» **Aim of the task**: Beginning with the opening line of the entries, return every line through the one containing "দক্ষিণ এশিয়ার সবচেয়ে", both included, and nothing else. Omit pictures.

Start of Data for the task

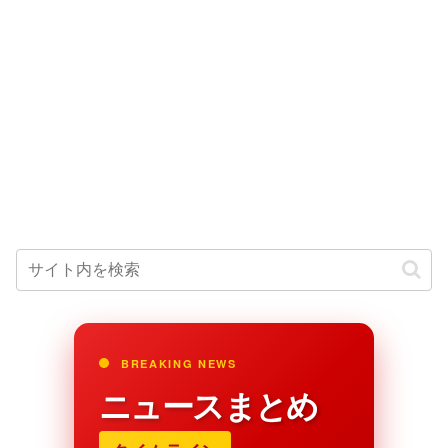
BREAKING NEWS
ニュースまとめ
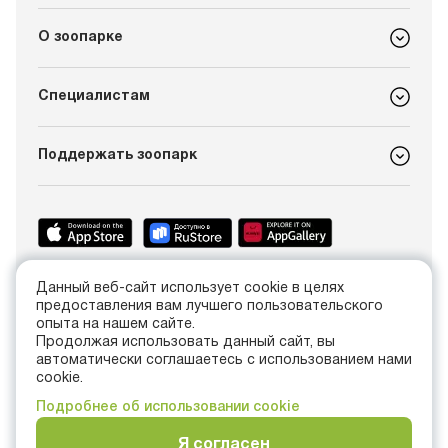
О зоопарке
Специалистам
Поддержать зоопарк
Данный веб-сайт использует cookie в целях
+7 (4012) 21-89-14
предоставления вам лучшего пользовательского
info@kldzoo.ru
опыта на нашем сайте.
Продолжая использовать данный сайт, вы
автоматически соглашаетесь с использованием нами
Россия, г. Калининград, проспект Мира, 26
cookie.
Подробнее об использовании cookie
Я согласен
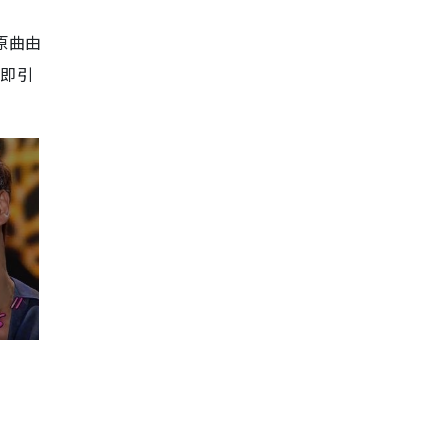
原曲由
，即引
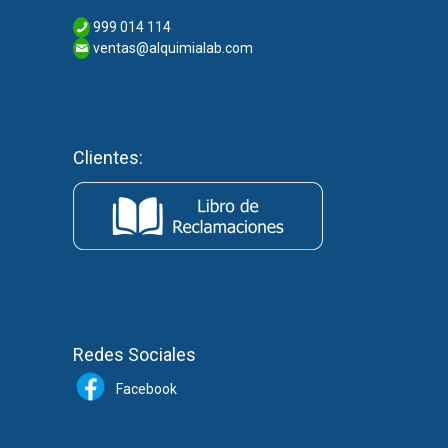
999 014 114
ventas@alquimialab.com
Clientes:
Redes Sociales
Facebook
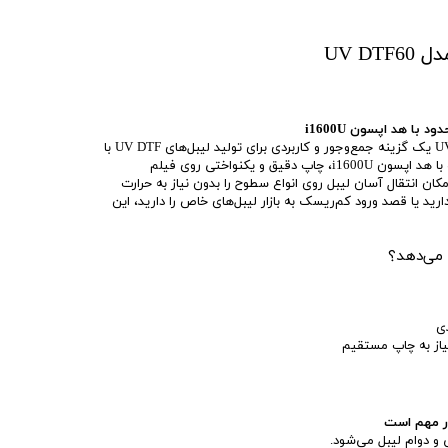
با هد اپسون i1600U
دستگاه چاپ UV DTF مدل UV DTF30 یک گزینه جمع‌وجور و کاربردی برای تولید لیبل‌های UV DTF با
کیفیت قابل قبول است. این دستگاه با هد اپسون i1600U، چاپ دقیق و یکنواختی روی فیلم
ی‌دهد و امکان انتقال آسان لیبل روی انواع سطوح را بدون نیاز به حرارت
رید یا قصد ورود کم‌ریسک به بازار لیبل‌های خاص را دارید، این
 می‌دهد؟
ی
از به چاپ مستقیم
ر مهم است
 دوام لیبل می‌شود.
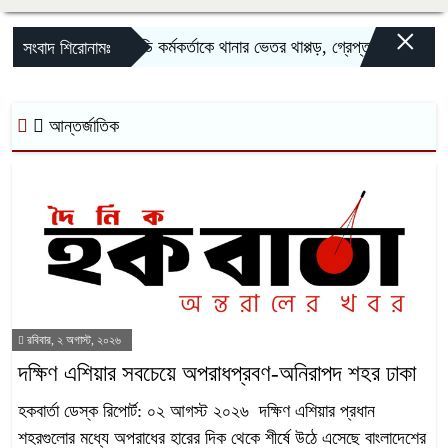
×
সিআইডি কর্মকর্তাকে থানার ভেতর থাপ্পড়, গ্রেপ্তার বিএনপি নেতা
সংবাদ শিরোনামঃ
আন্তর্জাতিক
রবিবার, ২ অগাস্ট, ২০২৬
দক্ষিণ এশিয়ার সবচেয়ে অপরাধপ্রবণ-অনিরাপদ শহর ঢাকা
‎হকবার্তা ডেস্ক রিপোর্ট: ০২ আগস্ট ২০২৬ ‎ ‎দক্ষিণ এশিয়ার প্রধান
শহরগুলোর মধ্যে অপরাধের হারের দিক থেকে শীর্ষে উঠে এসেছে বাংলাদেশের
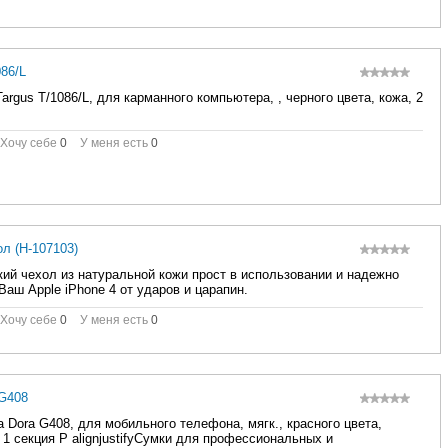
086/L
argus T/1086/L, для карманного компьютера, , черного цвета, кожа, 2
Хочу себе
0
У меня есть
0
л (H-107103)
кий чехол из натуральной кожи прост в использовании и надежно
аш Apple iPhone 4 от ударов и царапин.
Хочу себе
0
У меня есть
0
 G408
a Dora G408, для мобильного телефона, мягк., красного цвета,
 1 секция P alignjustifyСумки для профессиональных и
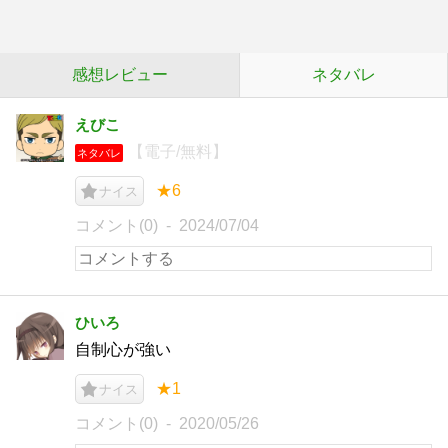
感想レビュー
ネタバレ
えびこ
【電子/無料】
ネタバレ
★6
ナイス
コメント(0)
2024/07/04
ひいろ
自制心が強い
★1
ナイス
コメント(0)
2020/05/26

End of Data for the task

» **Output below**:
BREAKING NEWS
ニュースまとめ
О зоопарке
Специалистам
Поддержать зоопарк
Данный веб-сайт использует cookie в целях
+7 (4012) 21-89-14
предоставления вам лучшего пользовательского
info@kldzoo.ru
опыта на нашем сайте.
Продолжая использовать данный сайт, вы
автоматически соглашаетесь с использованием нами
Россия, г. Калининград, проспект Мира, 26
cookie.
Подробнее об использовании cookie
Я согласен
原曲由
，即引
999 014 114
ventas@alquimialab.com
Clientes:
Redes Sociales
Facebook
با هد اپسون i1600U
دستگاه چاپ UV DTF مدل UV DTF30 یک گزینه جمع‌وجور و کاربردی برای تولید لیبل‌های UV DTF با
کیفیت قابل قبول است. این دستگاه با هد اپسون i1600U، چاپ دقیق و یکنواختی روی فیلم
ی‌دهد و امکان انتقال آسان لیبل روی انواع سطوح را بدون نیاز به حرارت
رید یا قصد ورود کم‌ریسک به بازار لیبل‌های خاص را دارید، این
 می‌دهد؟
ی
از به چاپ مستقیم
ر مهم است
 دوام لیبل می‌شود.
×
সিআইডি কর্মকর্তাকে থানার ভেতর থাপ্পড়, গ্রেপ্তার বিএনপি নেতা
সংবাদ শিরোনামঃ
আন্তর্জাতিক
রবিবার, ২ অগাস্ট, ২০২৬
দক্ষিণ এশিয়ার সবচেয়ে অপরাধপ্রবণ-অনিরাপদ শহর ঢাকা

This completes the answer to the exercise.